Updated: 12/30/2019 by Computer Hope
TRS-80 computer

The TRS-80 was an early home computer developed by Tandy Radio Shack, released in 1977. By 1979, the TRS-80 offered users the largest selection of software available for a consumer microcomputer system. Before it was discontinued in 1981, over 100,000 of the computers were sold.

Along with the Apple II and Commodore PET (Personal Electronic Transactor), also released in 1977, the TRS-80 is part of the "trinity" of home computers that revolutionized the computer industry.


The standard hardware included in the TRS-80 included a Zilog Z80 microprocessor, 4 KB DRAM, and a monochrome 64-character width display.

Its operating system was TRS-DOS, a modified version of MS-DOS. It included TRS-BASIC, a modified version of the BASIC programming language, loaded on a ROM (read-only memory) chip. A significant amount of software for the TRS-80 was provided as BASIC programs, which the user would manually load and run.


The TRS-80 cost about $600, making it an affordable first computer for many households and schools. Because much of its software was provided as BASIC programs, users could view the source code and see how the programs worked.
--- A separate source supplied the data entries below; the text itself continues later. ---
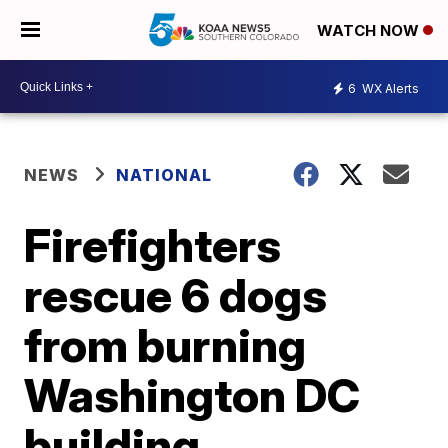
WATCH NOW
6
WX Alerts
NEWS
NATIONAL
Firefighters
rescue 6 dogs
from burning
Washington DC
building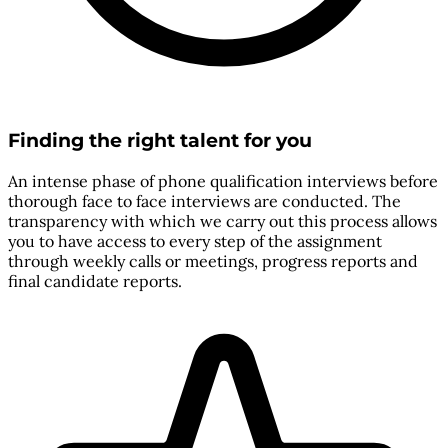
Finding the right talent for you
An intense phase of phone qualification interviews before
thorough face to face interviews are conducted. The
transparency with which we carry out this process allows
you to have access to every step of the assignment
through weekly calls or meetings, progress reports and
final candidate reports.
The design of the TRS-80 encouraged users to write their own computer programs.

Although the TRS-80 featured 4 KB of RAM (random-access memory) at a time when most comparable computers only featured 1 KB, some users criticized the hardware of the computer. As a result, the TRS-80 was often referred to by the unflattering name "Trash-80." Despite this moniker, the TRS-80 was commercially successful and highly influential in the rapidly developing home computer industry.